Let $x + \sin 2x$ be a function $f\left( x \right)$
$f\left( x \right) = x + \sin 2x$
Now we are finding the differentiation of the function $f\left( x \right)$ with respect to x to get the value of x.
$\Rightarrow \dfrac{d}{{dx}}\left( {f\left( x \right)} \right) = \dfrac{d}{{dx}}\left( {x + \sin 2x} \right) \\\ \Rightarrow {f^1}\left( x \right) = \dfrac{d}{{dx}}x + \dfrac{d}{{dx}}\sin 2x \\\ \Rightarrow {f^1}\left( x \right) = 1 + 2\cos 2x \\\ \left( {\because \dfrac{{dx}}{{dx}} = 1,\dfrac{d}{{dx}}\left( {\sin nx} \right) = n\cos nx} \right) \\\$
Where ${f^1}\left( x \right)$ is the derivative function of $f\left( x \right)$
When the value of ${f^1}\left( x \right)$ is 0 then the value of x will be
${f^1}\left( x \right) = 1 + 2\cos 2x = 0 \\\ \Rightarrow 1 + 2\cos 2x = 0 \\\ \Rightarrow 2\cos 2x = - 1 \\\ \Rightarrow \cos 2x = \dfrac{{ - 1}}{2} \\\$
The value of cosine function is $\dfrac{1}{2}$ only when the angle is 60 degrees or $\dfrac{\pi }{3}$
$\Rightarrow \cos 2x = - \cos \dfrac{\pi }{3} \\\ \Rightarrow - \cos \dfrac{\pi }{3} = \cos \left( {\pi - \dfrac{\pi }{3}} \right) = \cos \dfrac{{2\pi }}{3} \\\ \Rightarrow \cos 2x = \cos \dfrac{{2\pi }}{3} \\\ \Rightarrow 2x = 2n\pi \pm \dfrac{{2\pi }}{3},n \in Z \\\ \Rightarrow x = n\pi \pm \dfrac{{2\pi }}{3},n \in Z \\\$
We have got the expression to calculate the value of x, and the values of x must be in the range $\left[ {0,2\pi } \right]$
So the values of x will be $0,\dfrac{\pi }{3},\dfrac{{2\pi }}{3},\dfrac{{4\pi }}{3},\dfrac{{5\pi }}{3},2\pi$
Now, substitute the values of x in the function $f\left( x \right) = x + \sin 2x$ to find the function values.

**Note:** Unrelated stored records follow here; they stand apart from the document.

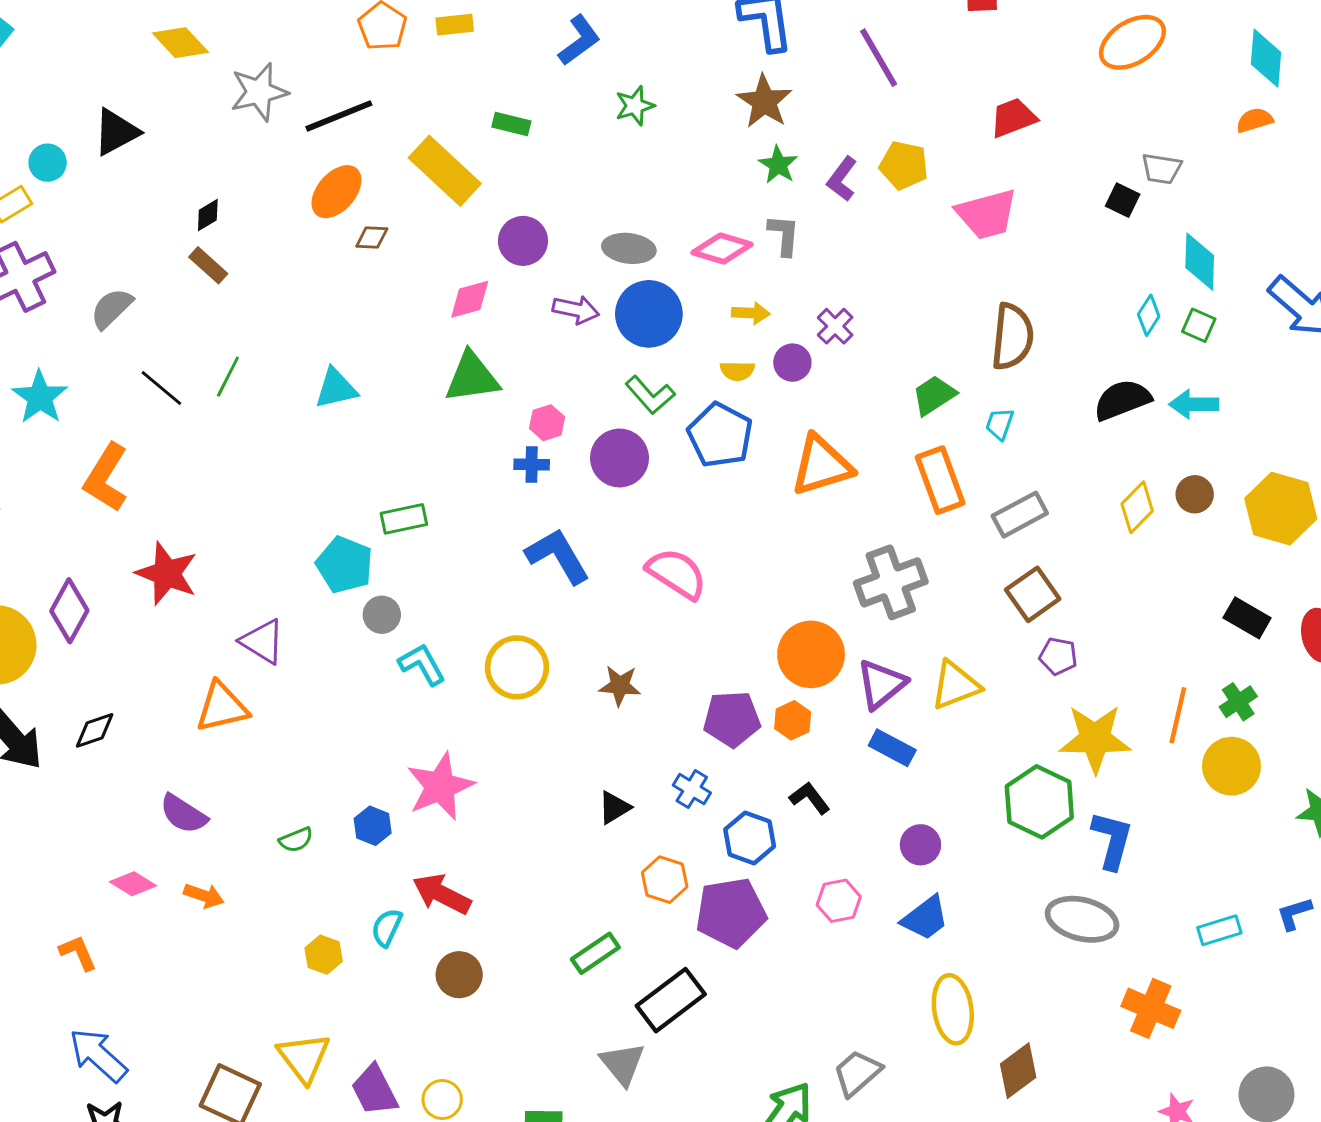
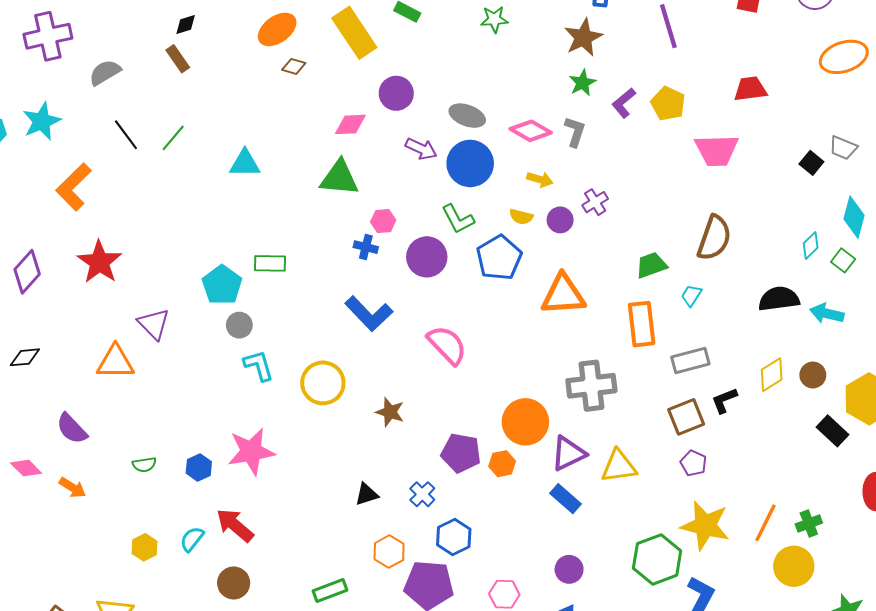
blue L-shape: (558, 556) -> (369, 314), turned 153
black rectangle: (1247, 618) -> (833, 431), moved
black L-shape: (810, 798) -> (724, 400), moved, turned -88

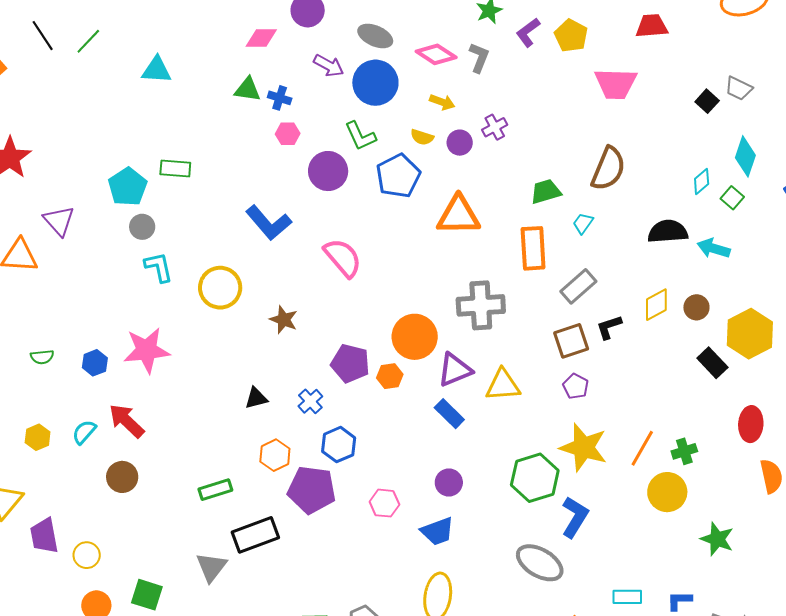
green triangle: (339, 178) -> (248, 89), size x0.7
blue cross: (366, 247) -> (280, 98), moved
gray rectangle: (690, 360) -> (578, 286), turned -30

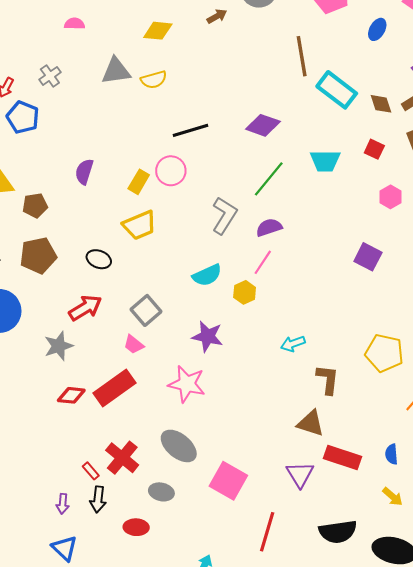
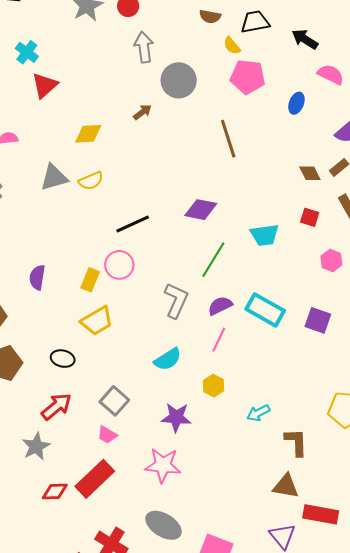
cyan rectangle: (337, 90) -> (265, 310), moved
yellow hexagon: (245, 292) -> (213, 386), moved

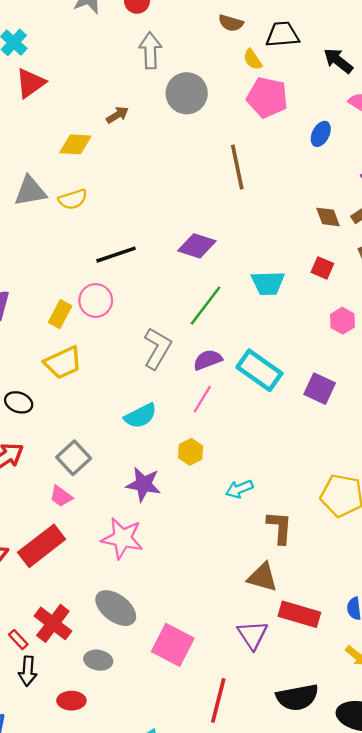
brown arrow: (142, 112) -> (117, 115), moved

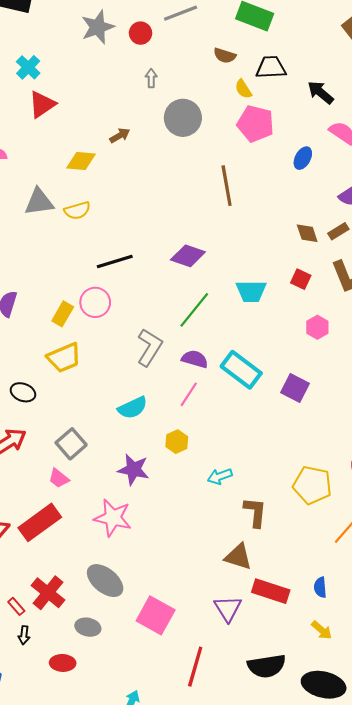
gray arrow: (150, 50) -> (151, 78), size x0.6
purple semicircle: (208, 360) -> (195, 359), turned 35
black arrow: (28, 671) -> (24, 635), size x0.7

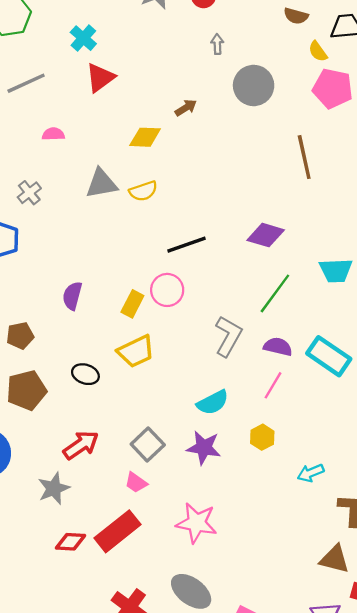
black ellipse: (23, 392) -> (85, 374), moved
purple star: (133, 470) -> (204, 448), moved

$x = 0,f\left( 0 \right) = 0 + \sin 2\left( 0 \right) = 0 \\\ x = \dfrac{\pi }{3},f\left( {\dfrac{\pi }{3}} \right) = \dfrac{\pi }{3} + \sin 2\dfrac{\pi }{3} = \dfrac{\pi }{3} + \dfrac{{\sqrt 3 }}{2} \\\ x = \dfrac{{2\pi }}{3},f\left( {\dfrac{{2\pi }}{3}} \right) = \dfrac{{2\pi }}{3} + \sin 2\left( {\dfrac{{2\pi }}{3}} \right) = \dfrac{{2\pi }}{3} - \dfrac{{\sqrt 3 }}{2} \\\ x = \dfrac{{4\pi }}{3},f\left( {\dfrac{{4\pi }}{3}} \right) = \dfrac{{4\pi }}{3} + \sin 2\left( {\dfrac{{4\pi }}{3}} \right) = \dfrac{{4\pi }}{3} + \dfrac{{\sqrt 3 }}{2} \\\ x = \dfrac{{5\pi }}{3},f\left( {\dfrac{{5\pi }}{3}} \right) = \dfrac{{5\pi }}{3} + \sin 2\left( {\dfrac{{5\pi }}{3}} \right) = \dfrac{{5\pi }}{3} - \dfrac{{\sqrt 3 }}{2} \\\ x = 2\pi ,f\left( {2\pi } \right) = 2\pi + \sin 2\left( {2\pi } \right) = 2\pi + 0 = 2\pi \\\$
Out of all the values we got of the function $f\left( x \right) = x + \sin 2x$ , 0 is the minimum value at x is equal to 0 and $2\pi$ is the maximum value at x is equal to $2\pi$

Note : The differentiation of sine function will be a positive cosine function but the differentiation of a cosine function will be a negative sine function. Be careful with the signs of the functions. The value of a trigonometric function repeats after a full circle or $2\pi$ radians.